Sunday, August 4th: rest
I was sore and tired from Saturday. Took the day off to get work done around the house, and planned to bike Monday instead.

Monday: 60 minutes cross train
I did some bicep curls with a beer bottle…? Don’t worry, I made sure to alternate arms.

Tuesday: 4 miles • 11:31/mile
Ran a solo trail run. Despite the slower pace, I felt like I was cruisin’ most of the time. There’s something about the solitude of trail running, it’s so peaceful and serene. I love taking in the views.

Running on the trails is my favorite!

I seriously felt like a deer prancing around. It was awesome. My legs were certainly a bit sore the next day from the hills and terrain, so it was a great workout.

Wednesday: 4 miles • 10:08/mile
My legs were still a little sore and sluggish for the first mile of this run, but after I loosened up, my splits were fantastic:

Mile 1 – 10:24
Mile 2 – 10:27
Mile 3 – 10:19
Mile 4 – 9:21 (!)

After pushing it, I made sure to foam roll & stretch really well, and got some PT exercises in for the knee.

Thursday: 7 miles • DNR
I was supposed to meet up with some friends to run this, but had to go to the police department instead.
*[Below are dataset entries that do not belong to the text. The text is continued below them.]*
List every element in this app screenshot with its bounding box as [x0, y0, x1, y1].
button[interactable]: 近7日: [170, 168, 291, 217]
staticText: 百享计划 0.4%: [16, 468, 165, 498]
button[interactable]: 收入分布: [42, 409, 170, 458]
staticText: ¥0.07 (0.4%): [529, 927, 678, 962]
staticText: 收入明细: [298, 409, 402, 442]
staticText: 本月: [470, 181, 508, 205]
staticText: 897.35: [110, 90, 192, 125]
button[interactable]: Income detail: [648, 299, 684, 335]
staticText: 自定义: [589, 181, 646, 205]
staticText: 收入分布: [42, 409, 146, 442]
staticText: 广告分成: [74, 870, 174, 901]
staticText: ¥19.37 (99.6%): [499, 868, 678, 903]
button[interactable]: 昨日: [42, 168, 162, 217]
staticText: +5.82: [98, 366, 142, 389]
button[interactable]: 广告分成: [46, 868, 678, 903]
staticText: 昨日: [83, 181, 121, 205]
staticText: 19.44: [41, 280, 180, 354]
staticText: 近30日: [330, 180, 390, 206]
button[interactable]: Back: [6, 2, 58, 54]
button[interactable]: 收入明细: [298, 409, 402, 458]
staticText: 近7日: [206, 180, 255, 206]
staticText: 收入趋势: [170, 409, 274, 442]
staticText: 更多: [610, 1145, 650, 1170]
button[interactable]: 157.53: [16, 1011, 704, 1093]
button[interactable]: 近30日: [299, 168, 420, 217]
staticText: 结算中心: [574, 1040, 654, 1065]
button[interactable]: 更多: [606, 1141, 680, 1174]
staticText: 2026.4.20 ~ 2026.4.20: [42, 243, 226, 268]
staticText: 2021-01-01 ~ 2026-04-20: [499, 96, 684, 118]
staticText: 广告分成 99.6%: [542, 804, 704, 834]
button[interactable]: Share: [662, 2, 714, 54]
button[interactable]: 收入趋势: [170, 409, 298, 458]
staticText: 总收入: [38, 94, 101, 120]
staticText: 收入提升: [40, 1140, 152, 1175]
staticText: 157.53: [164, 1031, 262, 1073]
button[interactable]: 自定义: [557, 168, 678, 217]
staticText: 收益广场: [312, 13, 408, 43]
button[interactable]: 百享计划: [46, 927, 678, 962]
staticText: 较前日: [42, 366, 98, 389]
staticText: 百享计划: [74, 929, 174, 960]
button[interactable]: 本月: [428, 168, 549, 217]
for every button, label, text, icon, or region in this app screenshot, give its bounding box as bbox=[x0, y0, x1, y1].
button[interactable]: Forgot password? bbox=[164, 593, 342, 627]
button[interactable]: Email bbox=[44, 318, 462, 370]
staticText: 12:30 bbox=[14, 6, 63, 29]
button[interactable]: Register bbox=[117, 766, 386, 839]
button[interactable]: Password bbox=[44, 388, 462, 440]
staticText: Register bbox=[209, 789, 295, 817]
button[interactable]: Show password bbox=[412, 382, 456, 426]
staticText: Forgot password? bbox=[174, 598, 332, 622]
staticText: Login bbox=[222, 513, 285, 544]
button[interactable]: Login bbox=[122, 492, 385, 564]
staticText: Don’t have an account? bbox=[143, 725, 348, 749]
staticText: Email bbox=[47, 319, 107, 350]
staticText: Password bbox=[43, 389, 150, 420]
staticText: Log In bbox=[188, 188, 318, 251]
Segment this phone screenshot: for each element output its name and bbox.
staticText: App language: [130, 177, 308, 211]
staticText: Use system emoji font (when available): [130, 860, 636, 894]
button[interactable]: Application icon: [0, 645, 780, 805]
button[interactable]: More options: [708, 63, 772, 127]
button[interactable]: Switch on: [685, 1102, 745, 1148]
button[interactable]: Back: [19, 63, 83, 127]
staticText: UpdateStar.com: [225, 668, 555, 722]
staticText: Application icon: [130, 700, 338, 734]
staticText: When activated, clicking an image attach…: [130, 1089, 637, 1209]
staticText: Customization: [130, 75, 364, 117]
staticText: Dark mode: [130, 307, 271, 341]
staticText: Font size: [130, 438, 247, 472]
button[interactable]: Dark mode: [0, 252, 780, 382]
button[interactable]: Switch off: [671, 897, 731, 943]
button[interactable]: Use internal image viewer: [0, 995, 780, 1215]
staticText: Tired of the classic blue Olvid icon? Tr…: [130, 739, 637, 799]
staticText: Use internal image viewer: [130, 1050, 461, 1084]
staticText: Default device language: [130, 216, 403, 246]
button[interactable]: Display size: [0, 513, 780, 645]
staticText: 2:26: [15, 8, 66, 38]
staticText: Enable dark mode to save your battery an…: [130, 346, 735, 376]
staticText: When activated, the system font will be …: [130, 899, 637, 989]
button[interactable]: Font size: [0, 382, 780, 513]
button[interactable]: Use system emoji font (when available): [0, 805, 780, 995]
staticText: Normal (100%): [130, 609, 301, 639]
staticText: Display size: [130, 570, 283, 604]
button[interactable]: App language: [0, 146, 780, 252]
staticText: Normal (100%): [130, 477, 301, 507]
Boo.

Friday: rest
This week was rough and very mentally draining. I was sore & tired every day. I meant to run 3 miles just to stay loose, but I took a nap instead. I don’t really even like naps. I guess I needed it?
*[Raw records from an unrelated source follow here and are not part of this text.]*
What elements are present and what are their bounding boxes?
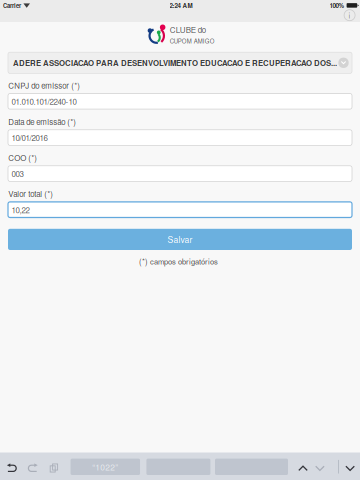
button[interactable]: Salvar: [8, 229, 352, 250]
staticText: 2:24 AM: [170, 1, 192, 10]
staticText: CLUBE do: [170, 24, 206, 35]
button[interactable]: Hide keyboard: [342, 460, 358, 476]
staticText: 10/01/2016: [12, 132, 48, 143]
button[interactable]: Paste: [46, 460, 62, 476]
button[interactable]: ADERE ASSOCIACAO PARA DESENVOLVIMENTO ED…: [8, 52, 352, 73]
staticText: “1022”: [92, 461, 118, 473]
button[interactable]: Info: [343, 9, 356, 22]
button[interactable]: Undo: [4, 460, 20, 476]
staticText: ADERE ASSOCIACAO PARA DESENVOLVIMENTO ED…: [13, 57, 337, 68]
staticText: CNPJ do emissor (*): [8, 80, 80, 91]
staticText: (*) campos obrigatórios: [139, 256, 218, 267]
staticText: Salvar: [168, 233, 192, 246]
staticText: CUPOM AMIGO: [170, 37, 215, 45]
button[interactable]: “1022”: [70, 459, 140, 475]
button[interactable]: Redo: [25, 460, 41, 476]
button[interactable]: Next field: [312, 460, 328, 476]
staticText: 100%: [330, 1, 345, 10]
staticText: Carrier: [3, 1, 21, 10]
staticText: 01.010.101/2240-10: [12, 96, 77, 107]
button[interactable]: Previous field: [295, 460, 311, 476]
staticText: 10,22: [12, 204, 30, 216]
staticText: i: [349, 10, 351, 21]
staticText: 003: [12, 168, 24, 179]
staticText: Data de emissão (*): [8, 116, 76, 127]
staticText: Valor total (*): [8, 188, 53, 199]
staticText: COO (*): [8, 152, 37, 163]
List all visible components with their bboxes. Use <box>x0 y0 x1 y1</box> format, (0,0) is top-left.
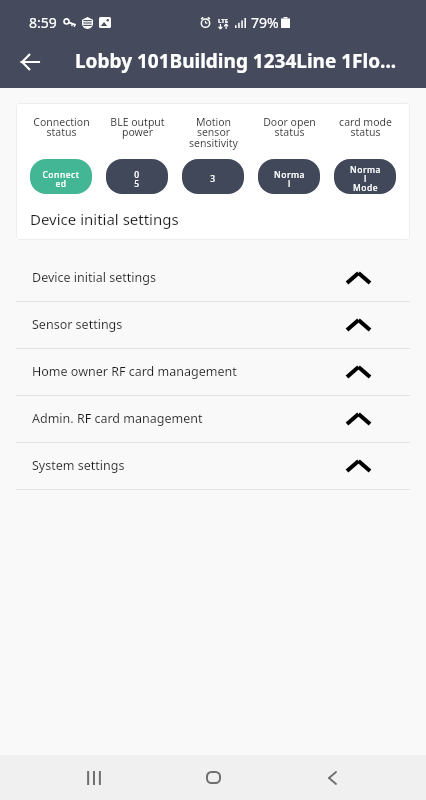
staticText: Lobby 101Building 1234Line 1Flo... <box>75 48 397 74</box>
button[interactable]: Connect ed <box>30 159 92 194</box>
button[interactable]: Norma l Mode <box>334 159 396 194</box>
staticText: Norma l Mode <box>350 164 381 193</box>
staticText: 79% <box>251 13 279 32</box>
button[interactable]: Home owner RF card management <box>0 349 426 395</box>
button[interactable]: Home <box>189 755 237 800</box>
staticText: BLE output power <box>110 115 165 139</box>
staticText: Norma l <box>274 169 305 189</box>
staticText: 0 5 <box>134 169 140 189</box>
staticText: Sensor settings <box>32 316 123 333</box>
staticText: Connection status <box>33 115 90 139</box>
staticText: System settings <box>32 457 125 474</box>
staticText: Device initial settings <box>30 209 179 229</box>
staticText: 8:59 <box>29 13 57 32</box>
button[interactable]: Recents <box>70 755 118 800</box>
button[interactable]: Back <box>308 755 356 800</box>
staticText: Connect ed <box>42 169 80 189</box>
staticText: Admin. RF card management <box>32 410 203 427</box>
button[interactable]: 3 <box>182 159 244 194</box>
staticText: Motion sensor sensitivity <box>189 115 238 150</box>
button[interactable]: Device initial settings <box>0 255 426 301</box>
staticText: Device initial settings <box>32 269 156 286</box>
button[interactable]: Admin. RF card management <box>0 396 426 442</box>
staticText: 3 <box>210 173 216 185</box>
staticText: Door open status <box>263 115 316 139</box>
button[interactable]: 0 5 <box>106 159 168 194</box>
button[interactable]: Sensor settings <box>0 302 426 348</box>
button[interactable]: Norma l <box>258 159 320 194</box>
staticText: card mode status <box>339 115 392 139</box>
button[interactable]: Back <box>9 41 51 83</box>
staticText: Home owner RF card management <box>32 363 237 380</box>
staticText: LTE <box>218 17 229 25</box>
button[interactable]: System settings <box>0 443 426 489</box>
Saturday: 15 miles • 10:31/mile
Okay, for as much as the week drained me, and how off-track my training seemed…this run was FANTASTIC! Mentally and physically, I felt really good the whole time. And look at that overall pace—it is faster than usual, and this has been my longest run yet. (Yay for new distance PRs!)
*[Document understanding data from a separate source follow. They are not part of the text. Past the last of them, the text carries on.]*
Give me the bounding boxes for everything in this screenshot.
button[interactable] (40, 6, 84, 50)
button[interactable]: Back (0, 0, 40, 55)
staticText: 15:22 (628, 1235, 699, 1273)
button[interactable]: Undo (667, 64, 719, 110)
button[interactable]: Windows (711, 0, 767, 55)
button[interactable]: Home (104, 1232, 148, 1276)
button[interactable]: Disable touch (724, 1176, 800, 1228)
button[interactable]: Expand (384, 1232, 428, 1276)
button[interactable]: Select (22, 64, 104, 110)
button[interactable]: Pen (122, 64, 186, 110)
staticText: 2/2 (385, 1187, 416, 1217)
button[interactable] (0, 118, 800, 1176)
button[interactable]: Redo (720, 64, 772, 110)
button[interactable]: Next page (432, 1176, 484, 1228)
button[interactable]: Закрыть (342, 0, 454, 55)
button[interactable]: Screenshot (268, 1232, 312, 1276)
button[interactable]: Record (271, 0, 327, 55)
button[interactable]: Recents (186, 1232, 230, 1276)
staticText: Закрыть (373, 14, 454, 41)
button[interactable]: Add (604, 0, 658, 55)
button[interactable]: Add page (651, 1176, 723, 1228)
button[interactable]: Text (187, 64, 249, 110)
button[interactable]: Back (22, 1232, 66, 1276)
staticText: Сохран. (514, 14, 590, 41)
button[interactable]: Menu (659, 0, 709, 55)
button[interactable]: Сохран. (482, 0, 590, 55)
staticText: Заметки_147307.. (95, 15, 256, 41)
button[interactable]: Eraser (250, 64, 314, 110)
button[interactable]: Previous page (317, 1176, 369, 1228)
My usual running buddy, Liz, couldn’t run, so I was solo for this long one. I think running alone almost helped me, because I was able to settle into “the zone” and slow down when I needed to, or speed up when I felt good. 15 miles was a little boring sometimes, all alone, but it was also relaxing, too. After such a long week, it was good to have some solitude and not have to think or talk for a couple hours.

Good morning, world.

My splits were GREAT:

Long run splits

I ran faster for the last half than I did for the first half. Exactly how you want to complete a good long run. The only reason my pace slowed on mile 12 was my attempting to send a few text messages and run at the same time (probably just as dangerous as texting & driving, FYI).

And uhh that last mile? 10:05 on mile 15, seriously?

YES.

This week’s schedule:

  • Sunday: rest/PT
  • Monday: 60 minutes cross train
  • Tuesday: 4 miles
  • Wednesday: 7 miles
  • Thursday: 4 miles/PT
  • Friday: rest
  • Saturday: half marathon

I’m so glad the week ended on a high note. I’m excited to start over this week and hopefully hit all my workouts and make ‘em count. The work is paying off. 🙂

I have a half marathon on my schedule for next weekend’s long run, but I’m not signed up for one, so I may just run 13 miles all out and see how I do?

How was your training this week? What are you looking forward to in the week to come?